The case for Person_1 and Person_4 sharing the same UID is more difficult.

Possible Solutions:

OPTION 1. SHACL-SPARQL
I am having no success translating this SPARQL query, which correctly detects UID_A as the offender, into SHACL-SPARQL. Where am I going wrong?

SELECT $this (COUNT($this) AS ?count) 
WHERE{
    ?personIRI a :Person ;
          :hasUniqueID $this .
  }  GROUP BY $this
     HAVING (?count >1)

OPTION 2 : Use a reasoner?
Define an "owl:inverseOf" for :hasUniqueID as :UIDAssignedTo , turn on the reasoner and do a sh:maxCount 1 for the sh:path :UIDAssignedTo, detecting that:

:UID_A :UIDAssignedTo :Person_4
:UID_A :UIDAssignedTo :Person_1

Employing a reasoner for this solution seems like overkill (plus, is it even possible in Stardog?)

So, what to do, and how best to do it?

Thanks for your help.

Tim

Hi Tim,

I shouldn't take credit because it was @evren who pointed out the most elegant solution here: just define sh:maxCount 1 on the path :hasUniqueID/^:hasUniqueID for the target class :Person. This is basically equivalent to declaring :hasUniqueID an inverse functional object property and using that as an ICV constraint (prior to SHACL).

You can also express it in SPARQL, of course.

Cheers,
Pavel

I'm almost there?
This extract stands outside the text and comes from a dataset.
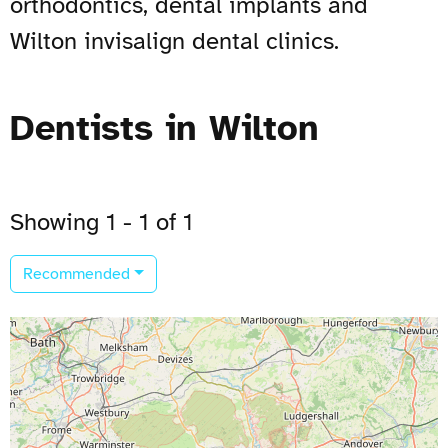
orthodontics, dental implants and
Wilton invisalign dental clinics.
Dentists in Wilton
Showing 1 - 1 of 1
Recommended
This shape correctly flags Person_3:

# Correctly flags :Person_3 (two UIDs)
:UIDShape a sh:NodeShape ;
 sh:targetClass :Person ;
 sh:path        :hasUniqueID  ;
 sh:maxCount    1
 .

I don't follow how to employ :hasUniqueID/^:hasUniqueID .

Stardog Studio 1.11
Stardog 6.1.0

Hi Tim,

You would use the equivalent SHACL paths as in:

:PersonShape a sh:NodeShape ;
    sh:targetClass :Person ;
    sh:property [
        sh:path (:hasUniqueID [sh:inversePath :hasUniqueID]) ;
        sh:maxCount 1
    ] .

For completeness, let me mention another possibility using only the inverse path:

:UniqueIDShape a sh:PropertyShape ; 
    sh:targetObjectsOf :hasUniqueID ;
    sh:property [
        sh:path [sh:inversePath :hasUniqueID] ;
        sh:maxCount 1
    ] .

Best,
Evren

Thanks to you both for the quick turn-around on these elegant answers. The approach will be very useful.

Cheers!

Tim

One final thing here is that performance of SHACL validation was substantially improved in Stardog 6.2+. In 6.1 it's still a beta. Depending on the size of your data and/or the number of constraints, you may want to consider an upgrade.

Best,
Pavel

This topic was automatically closed 14 days after the last reply. New replies are no longer allowed.